**TASK REQUIREMENTS:** Each entry, from beginning to end, is to be transcribed verbatim.

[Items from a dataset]
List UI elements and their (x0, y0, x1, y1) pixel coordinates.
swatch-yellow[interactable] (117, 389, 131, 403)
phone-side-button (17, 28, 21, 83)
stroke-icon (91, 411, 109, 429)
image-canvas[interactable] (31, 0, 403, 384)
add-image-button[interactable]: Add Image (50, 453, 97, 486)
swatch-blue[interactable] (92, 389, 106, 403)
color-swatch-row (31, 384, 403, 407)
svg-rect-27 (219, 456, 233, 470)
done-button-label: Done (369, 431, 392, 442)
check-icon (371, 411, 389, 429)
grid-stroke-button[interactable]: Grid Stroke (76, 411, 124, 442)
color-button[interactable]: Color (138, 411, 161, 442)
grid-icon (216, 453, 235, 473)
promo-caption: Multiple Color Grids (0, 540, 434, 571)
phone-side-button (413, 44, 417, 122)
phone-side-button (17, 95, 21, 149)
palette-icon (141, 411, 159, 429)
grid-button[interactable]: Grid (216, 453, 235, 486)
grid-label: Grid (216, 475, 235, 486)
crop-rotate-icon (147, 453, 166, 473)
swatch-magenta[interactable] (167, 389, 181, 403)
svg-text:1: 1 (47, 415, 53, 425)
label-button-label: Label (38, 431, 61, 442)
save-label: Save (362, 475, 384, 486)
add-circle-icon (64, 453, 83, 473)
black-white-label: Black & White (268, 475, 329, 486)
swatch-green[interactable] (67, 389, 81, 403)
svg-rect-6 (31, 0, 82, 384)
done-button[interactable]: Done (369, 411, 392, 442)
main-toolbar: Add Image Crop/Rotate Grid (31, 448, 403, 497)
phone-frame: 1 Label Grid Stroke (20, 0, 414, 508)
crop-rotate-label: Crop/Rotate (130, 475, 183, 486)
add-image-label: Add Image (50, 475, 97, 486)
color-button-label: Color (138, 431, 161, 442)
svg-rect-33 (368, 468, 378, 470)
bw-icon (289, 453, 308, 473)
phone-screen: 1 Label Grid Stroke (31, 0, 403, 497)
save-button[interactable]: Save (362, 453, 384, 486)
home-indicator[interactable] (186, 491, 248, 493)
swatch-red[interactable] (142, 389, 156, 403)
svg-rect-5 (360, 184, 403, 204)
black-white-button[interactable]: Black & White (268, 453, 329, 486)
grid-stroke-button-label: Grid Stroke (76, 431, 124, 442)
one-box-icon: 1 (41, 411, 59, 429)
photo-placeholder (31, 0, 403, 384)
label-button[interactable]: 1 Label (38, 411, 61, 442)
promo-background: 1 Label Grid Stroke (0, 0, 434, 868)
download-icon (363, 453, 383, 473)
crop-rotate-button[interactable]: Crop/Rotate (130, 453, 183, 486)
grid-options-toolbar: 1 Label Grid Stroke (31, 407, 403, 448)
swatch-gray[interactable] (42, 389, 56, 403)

**COMPLETED TASK:**
List UI elements and their (x0, y0, x1, y1) pixel coordinates.
swatch-yellow[interactable] (117, 389, 131, 403)
phone-side-button (17, 28, 21, 83)
stroke-icon (91, 411, 109, 429)
image-canvas[interactable] (31, 0, 403, 384)
add-image-button[interactable]: Add Image (50, 453, 97, 486)
swatch-blue[interactable] (92, 389, 106, 403)
color-swatch-row (31, 384, 403, 407)
svg-rect-27 (219, 456, 233, 470)
done-button-label: Done (369, 431, 392, 442)
check-icon (371, 411, 389, 429)
grid-stroke-button[interactable]: Grid Stroke (76, 411, 124, 442)
color-button[interactable]: Color (138, 411, 161, 442)
grid-icon (216, 453, 235, 473)
promo-caption: Multiple Color Grids (0, 540, 434, 571)
phone-side-button (413, 44, 417, 122)
phone-side-button (17, 95, 21, 149)
palette-icon (141, 411, 159, 429)
grid-button[interactable]: Grid (216, 453, 235, 486)
grid-label: Grid (216, 475, 235, 486)
crop-rotate-icon (147, 453, 166, 473)
swatch-magenta[interactable] (167, 389, 181, 403)
svg-text:1: 1 (47, 415, 53, 425)
label-button-label: Label (38, 431, 61, 442)
save-label: Save (362, 475, 384, 486)
add-circle-icon (64, 453, 83, 473)
black-white-label: Black & White (268, 475, 329, 486)
swatch-green[interactable] (67, 389, 81, 403)
svg-rect-6 (31, 0, 82, 384)
done-button[interactable]: Done (369, 411, 392, 442)
main-toolbar: Add Image Crop/Rotate Grid (31, 448, 403, 497)
phone-frame: 1 Label Grid Stroke (20, 0, 414, 508)
crop-rotate-label: Crop/Rotate (130, 475, 183, 486)
add-image-label: Add Image (50, 475, 97, 486)
color-button-label: Color (138, 431, 161, 442)
svg-rect-33 (368, 468, 378, 470)
bw-icon (289, 453, 308, 473)
phone-screen: 1 Label Grid Stroke (31, 0, 403, 497)
save-button[interactable]: Save (362, 453, 384, 486)
home-indicator[interactable] (186, 491, 248, 493)
swatch-red[interactable] (142, 389, 156, 403)
svg-rect-5 (360, 184, 403, 204)
black-white-button[interactable]: Black & White (268, 453, 329, 486)
grid-stroke-button-label: Grid Stroke (76, 431, 124, 442)
one-box-icon: 1 (41, 411, 59, 429)
photo-placeholder (31, 0, 403, 384)
label-button[interactable]: 1 Label (38, 411, 61, 442)
promo-background: 1 Label Grid Stroke (0, 0, 434, 868)
download-icon (363, 453, 383, 473)
crop-rotate-button[interactable]: Crop/Rotate (130, 453, 183, 486)
grid-options-toolbar: 1 Label Grid Stroke (31, 407, 403, 448)
swatch-gray[interactable] (42, 389, 56, 403)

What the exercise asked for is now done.